**ABOUT THIS EXERCISE:** Nothing but the lines from the start of the entries below through the line containing "und umfangreiches" should appear in the answer, copied exactly and free of pictures.

**INPUT DATA:**
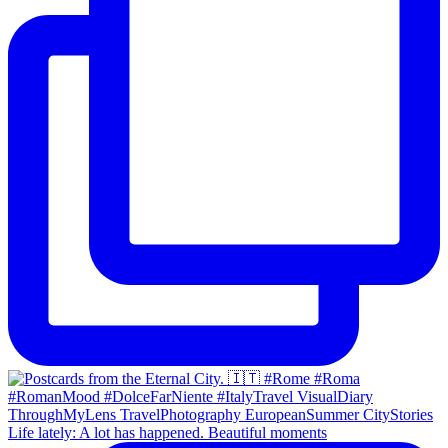
Life lately: A lot has happened. Beautiful moments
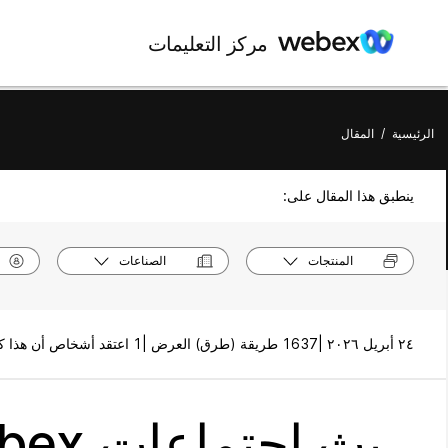
مركز التعليمات
الرئيسية
/
المقال
ينطبق هذا المقال على:
المنتجات
الصناعات
٢٤ أبريل ٢٠٢٦ |
1637 طريقة (طرق) العرض |
1 اعتقد أشخاص أن هذا كان مفيدًا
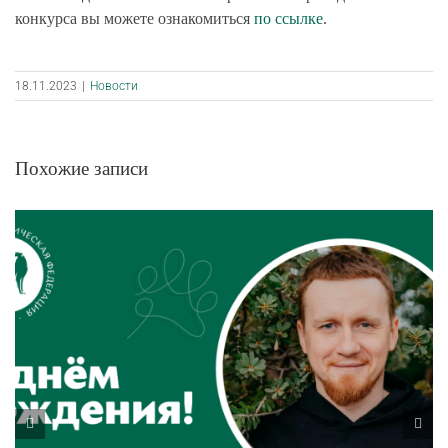
конкурса вы можете ознакомиться
по ссылке
.
18.11.2023
|
Новости
Похожие записи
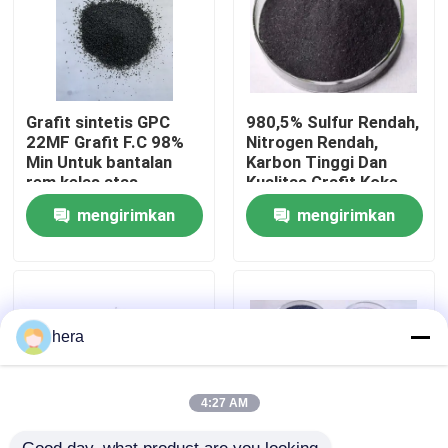
Tur Pabrik
Kontrol kualitas
Grafit sintetis GPC
980,5% Sulfur Rendah,
22MF Grafit F.C 98%
Nitrogen Rendah,
Min Untuk bantalan
Karbon Tinggi Dan
rem kelas atas
Kualitas Grafit Koke
Hubungi kami
Petroleum
mengirimkan
mengirimkan
Berita
permintaan
permintaan
kasus
hera
Bahan Baku Grafit
4:27 AM
Grafit Serpihan Alami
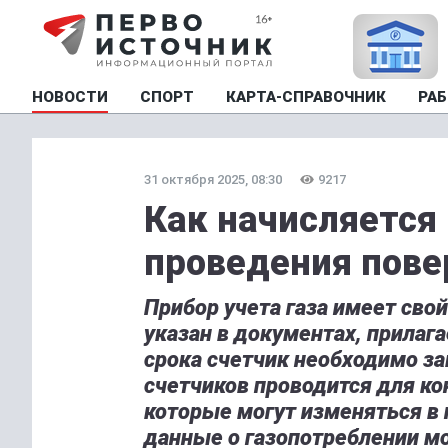
НОВОСТИ
СПОРТ
КАРТА-СПРАВОЧНИК
РАБ
31 октября 2025, 08:30
9217
Как начисляется 
проведения пове
Прибор учета газа имеет св
указан в документах, прилаг
срока счетчик необходимо за
счетчиков проводится для ко
которые могут изменяться в 
данные о газопотреблении м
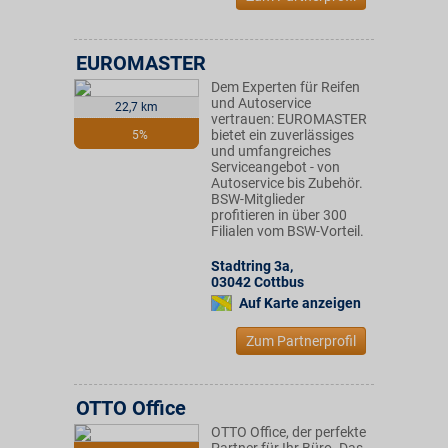
EUROMASTER
Dem Experten für Reifen
und Autoservice
22,7 km
vertrauen: EUROMASTER
bietet ein zuverlässiges
5%
und umfangreiches
Serviceangebot - von
Autoservice bis Zubehör.
BSW-Mitglieder
profitieren in über 300
Filialen vom BSW-Vorteil.
Stadtring 3a
,
03042
Cottbus
Auf Karte anzeigen
Zum Partnerprofil
OTTO Office
OTTO Office, der perfekte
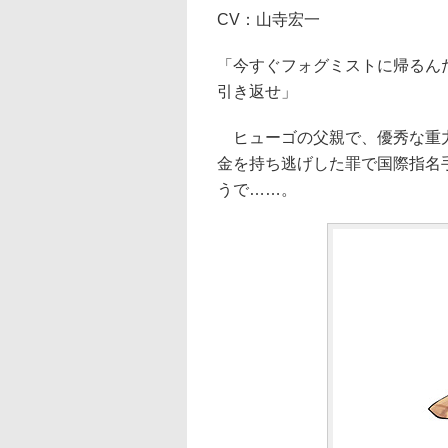
CV：山寺宏一
「今すぐフォグミストに帰るん
引き返せ」
ヒューゴの父親で、優秀な重力
金を持ち逃げした罪で国際指名
うで……。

**TASK OUTPUT:**
Life lately: A lot has happened. Beautiful moments
مركز التعليمات
الرئيسية
/
المقال
ينطبق هذا المقال على:
المنتجات
الصناعات
٢٤ أبريل ٢٠٢٦ |
1637 طريقة (طرق) العرض |
1 اعتقد أشخاص أن هذا كان مفيدًا
конкурса вы можете ознакомиться
по ссылке
.
18.11.2023
|
Новости
Похожие записи
Tur Pabrik
Kontrol kualitas
Grafit sintetis GPC
980,5% Sulfur Rendah,
22MF Grafit F.C 98%
Nitrogen Rendah,
Min Untuk bantalan
Karbon Tinggi Dan
rem kelas atas
Kualitas Grafit Koke
Hubungi kami
Petroleum
mengirimkan
mengirimkan
Berita
permintaan
permintaan
kasus
hera
Bahan Baku Grafit
4:27 AM
Grafit Serpihan Alami
НОВОСТИ
СПОРТ
КАРТА-СПРАВОЧНИК
РАБ
31 октября 2025, 08:30
9217
Как начисляется 
проведения пове
Прибор учета газа имеет св
указан в документах, прилаг
срока счетчик необходимо за
счетчиков проводится для ко
которые могут изменяться в 
данные о газопотреблении м
EUROMASTER
Dem Experten für Reifen
und Autoservice
22,7 km
vertrauen: EUROMASTER
bietet ein zuverlässiges
5%
und umfangreiches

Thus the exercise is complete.